Poetry aloud, spoken poetry, whether it's read out or memorised, is a shared activity, even if you're only sharing it with yourself. It's a performance that necessarily joins the person speaking to the person listening and in the process it highlights the separateness of the thing that's being spoken. In this way, the voicing of the words is an activity that reinforces poetry as a cultural value; and it also gives an added appreciation of the made-upness, the sheer art, of individual poems.
"What's poetry," Derek Walcott asks in his poem ‘Forest of Europe', "What's poetry, if it is worth its salt / but a phrase men can pass from hand to mouth?"
In my own case, some of the poems that made the strongest impression on me and have stayed with me for a lifetime were memorable precisely because they were spoken aloud in the first place. Many of these experiences involved people reading from a text, many others involved people quoting poems by heart, but in ewach case it was the oral and aural dimensions of the experience that gave it such permanent effect.

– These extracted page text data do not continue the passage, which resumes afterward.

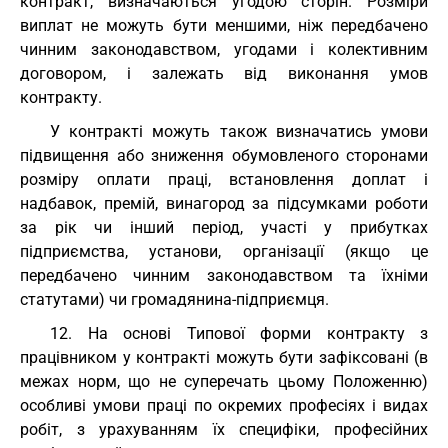
контракт, визначаються угодою сторін. Розміри
виплат не можуть бути меншими, ніж передбачено
чинним законодавством, угодами і колективним
договором, і залежать від виконання умов
контракту.
У контракті можуть також визначатись умови
підвищення або зниження обумовленого сторонами
розміру оплати праці, встановлення доплат і
надбавок, премій, винагород за підсумками роботи
за рік чи інший період, участі у прибутках
підприємства, установи, організації (якщо це
передбачено чинним законодавством та їхніми
статутами) чи громадянина-підприємця.
12. На основі Типової форми контракту з
працівником у контракті можуть бути зафіксовані (в
межах норм, що не суперечать цьому Положенню)
особливі умови праці по окремих професіях і видах
робіт, з урахуванням їх специфіки, професійних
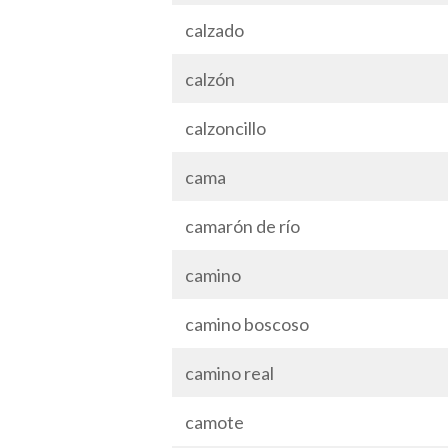
calzado
calzón
calzoncillo
cama
camarón de río
camino
camino boscoso
camino real
camote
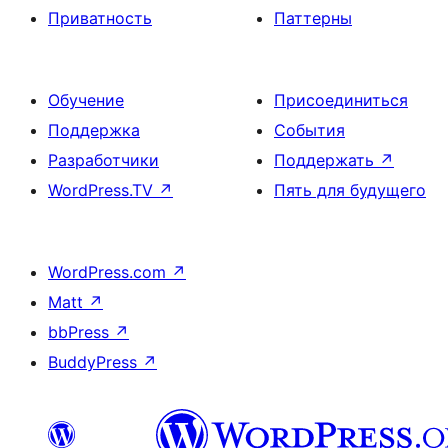
Приватность
Паттерны
Обучение
Присоединиться
Поддержка
События
Разработчики
Поддержать
↗
WordPress.TV
↗
Пять для будущего
WordPress.com
↗
Matt
↗
bbPress
↗
BuddyPress
↗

I'm talking here about encounters with poetry that happened in the classroom, the lecture room and later on in the living rooms of other poets, when the poems involved were mostly from the literary canon. But before that, there was a period when verse of an unofficial sort was absorbed entirely un-selfconsciously, when the ear attuned itself unthinkingly to what James Joyce called ‘the rite words in the rote order', to the speech of Northern Ireland rigged and jigged and rhymed for effect, the kind of flotsam and jetsam that blows in one ear and out the other in every childhood, but that finally ends up lodged between the ears of the adult. Things like:
The praties are boiling
And that's a fine joke
For the herrings they're coming
In Doherty's boat.
Or:
My granny was Doherty,
She was the stuff.
She hunted the Orangemen
Through Gulladuff.
Or:
Too late, too late, shall be the cry,
The Bellaghy bus goes sailing by.
I wouldn't have thought of such things as poetry at the time, but now I do. That granny in pursuit of the Orangemen both takes in and takes on the reality of sectarian Ulster, and by the merriment of the rhythm and the pertness of the rhyme, the four lines about her tend to mitigate the noxiousness of the sectarian world they respond to. Like all true poetry, they are part of the solution, not part of the problem, part of the immunity system rather than part of the infection. They are a proof, given at the very first level of the poetic operation, of just how effective the rite words in the rote order can be.